- **What is being asked**: Begin your copy at the line with "一般的な新車の納期はどれくらいだっ" in the records below and end it at the line with "gphang , Yan nawa", restating each line word for word; omit the pictures.

Recorded data

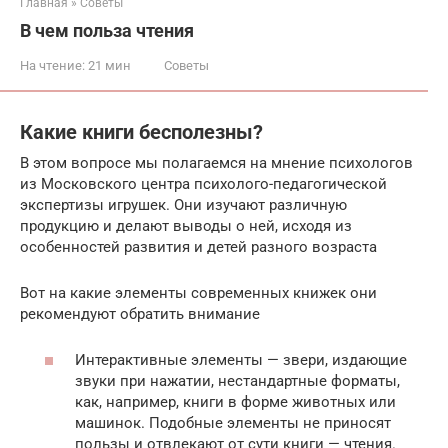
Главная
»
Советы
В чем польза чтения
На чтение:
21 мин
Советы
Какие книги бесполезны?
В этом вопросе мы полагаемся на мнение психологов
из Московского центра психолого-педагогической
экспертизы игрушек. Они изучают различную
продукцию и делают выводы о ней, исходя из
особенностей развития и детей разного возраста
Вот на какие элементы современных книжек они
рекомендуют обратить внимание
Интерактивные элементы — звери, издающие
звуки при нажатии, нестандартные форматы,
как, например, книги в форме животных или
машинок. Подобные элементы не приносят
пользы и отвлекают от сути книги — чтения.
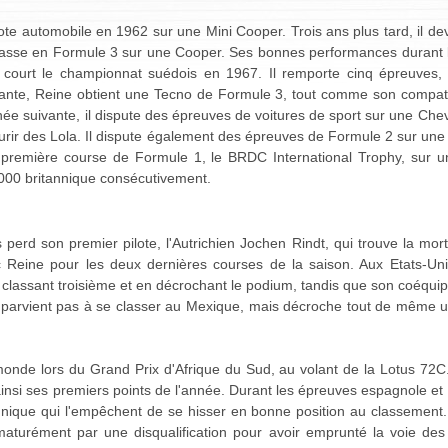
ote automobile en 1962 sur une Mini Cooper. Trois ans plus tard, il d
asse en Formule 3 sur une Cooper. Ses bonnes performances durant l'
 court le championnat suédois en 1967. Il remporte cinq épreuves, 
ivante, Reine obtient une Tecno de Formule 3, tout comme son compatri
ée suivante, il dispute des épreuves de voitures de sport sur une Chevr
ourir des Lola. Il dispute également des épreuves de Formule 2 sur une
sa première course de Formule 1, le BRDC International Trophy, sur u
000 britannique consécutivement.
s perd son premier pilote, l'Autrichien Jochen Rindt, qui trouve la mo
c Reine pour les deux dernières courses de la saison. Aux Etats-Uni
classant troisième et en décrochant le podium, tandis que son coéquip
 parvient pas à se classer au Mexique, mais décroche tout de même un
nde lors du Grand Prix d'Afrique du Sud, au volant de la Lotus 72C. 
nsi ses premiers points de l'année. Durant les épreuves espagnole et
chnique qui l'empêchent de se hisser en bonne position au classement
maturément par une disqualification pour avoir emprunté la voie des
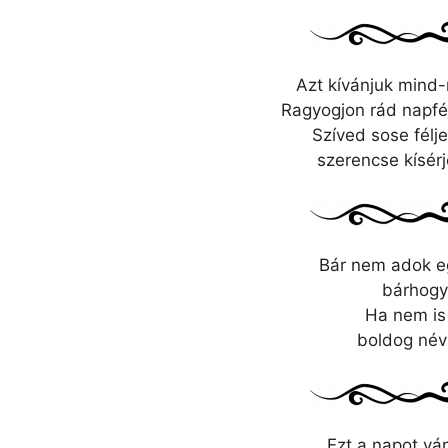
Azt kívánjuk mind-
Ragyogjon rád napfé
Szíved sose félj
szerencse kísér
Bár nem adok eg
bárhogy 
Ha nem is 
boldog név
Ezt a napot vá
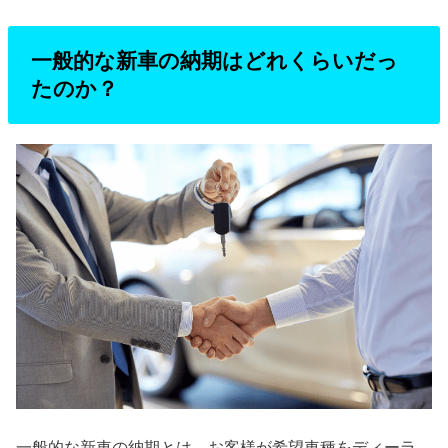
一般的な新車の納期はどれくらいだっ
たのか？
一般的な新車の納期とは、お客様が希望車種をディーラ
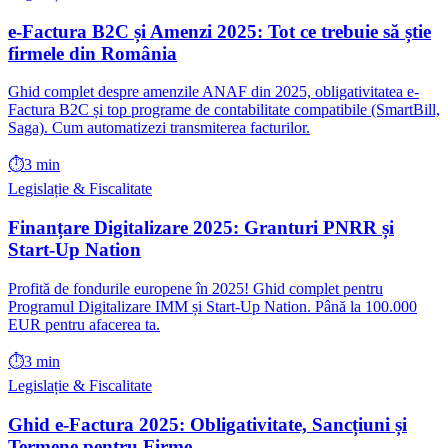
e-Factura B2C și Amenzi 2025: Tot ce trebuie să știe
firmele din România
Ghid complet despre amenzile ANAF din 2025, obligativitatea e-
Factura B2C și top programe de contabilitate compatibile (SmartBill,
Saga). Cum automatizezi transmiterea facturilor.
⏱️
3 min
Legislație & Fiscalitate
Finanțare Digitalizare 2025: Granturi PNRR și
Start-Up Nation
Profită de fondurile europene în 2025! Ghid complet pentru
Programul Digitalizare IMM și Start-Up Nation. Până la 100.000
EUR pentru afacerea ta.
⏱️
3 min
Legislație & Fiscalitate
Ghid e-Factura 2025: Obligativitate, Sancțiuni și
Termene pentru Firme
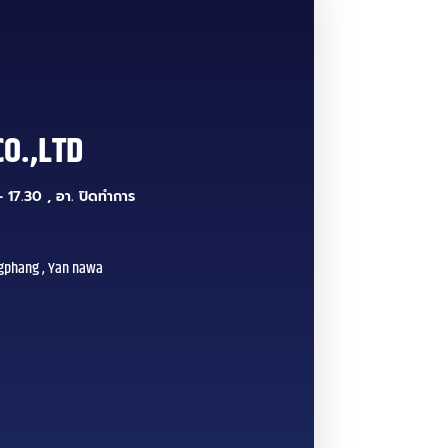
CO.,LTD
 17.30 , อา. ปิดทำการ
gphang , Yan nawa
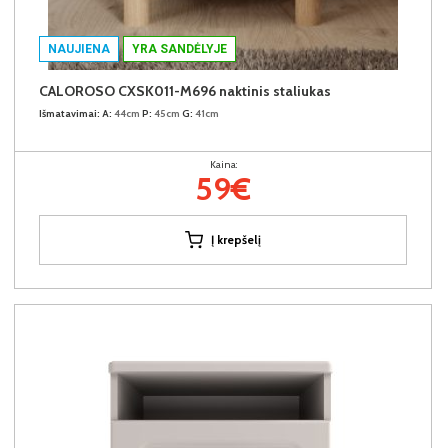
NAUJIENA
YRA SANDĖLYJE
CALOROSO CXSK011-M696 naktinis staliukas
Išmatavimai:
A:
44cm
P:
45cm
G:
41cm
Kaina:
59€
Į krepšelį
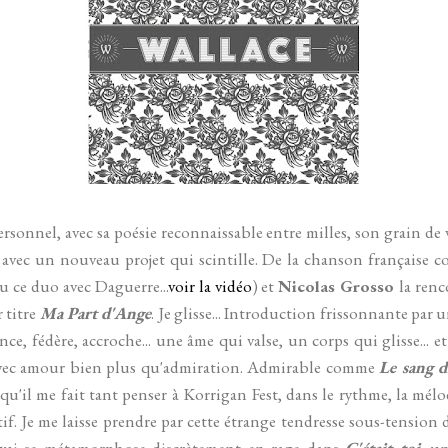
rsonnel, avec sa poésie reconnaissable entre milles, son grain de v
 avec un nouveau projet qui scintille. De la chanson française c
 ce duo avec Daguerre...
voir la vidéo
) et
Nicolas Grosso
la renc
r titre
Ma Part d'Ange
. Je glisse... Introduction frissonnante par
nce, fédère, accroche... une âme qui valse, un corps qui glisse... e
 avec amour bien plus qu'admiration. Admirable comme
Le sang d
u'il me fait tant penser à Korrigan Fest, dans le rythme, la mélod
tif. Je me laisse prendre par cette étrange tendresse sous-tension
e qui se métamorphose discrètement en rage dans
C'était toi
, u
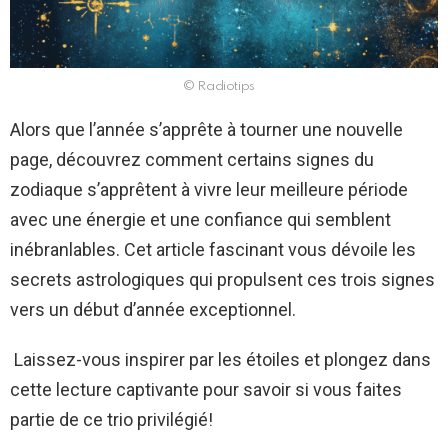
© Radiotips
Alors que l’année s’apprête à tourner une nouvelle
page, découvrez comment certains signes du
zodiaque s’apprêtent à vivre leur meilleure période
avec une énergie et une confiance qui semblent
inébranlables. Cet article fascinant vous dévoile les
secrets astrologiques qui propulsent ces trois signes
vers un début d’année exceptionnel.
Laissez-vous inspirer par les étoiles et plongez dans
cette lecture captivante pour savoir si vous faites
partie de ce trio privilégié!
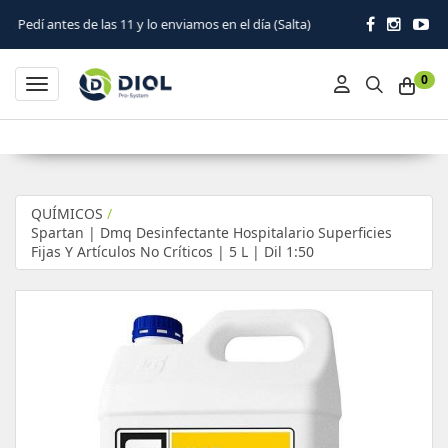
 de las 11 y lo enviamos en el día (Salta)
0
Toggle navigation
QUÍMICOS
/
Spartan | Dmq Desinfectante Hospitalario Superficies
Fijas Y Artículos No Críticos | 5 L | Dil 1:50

- **Response to the task**:
一般的な新車の納期はどれくらいだっ
たのか？
一般的な新車の納期とは、お客様が希望車種をディーラ
e-Factura B2C și Amenzi 2025: Tot ce trebuie să știe
firmele din România
Ghid complet despre amenzile ANAF din 2025, obligativitatea e-
Factura B2C și top programe de contabilitate compatibile (SmartBill,
Saga). Cum automatizezi transmiterea facturilor.
⏱️
3 min
Legislație & Fiscalitate
Finanțare Digitalizare 2025: Granturi PNRR și
Start-Up Nation
Profită de fondurile europene în 2025! Ghid complet pentru
Programul Digitalizare IMM și Start-Up Nation. Până la 100.000
EUR pentru afacerea ta.
⏱️
3 min
Legislație & Fiscalitate
Ghid e-Factura 2025: Obligativitate, Sancțiuni și
Termene pentru Firme
CO.,LTD
 17.30 , อา. ปิดทำการ
gphang , Yan nawa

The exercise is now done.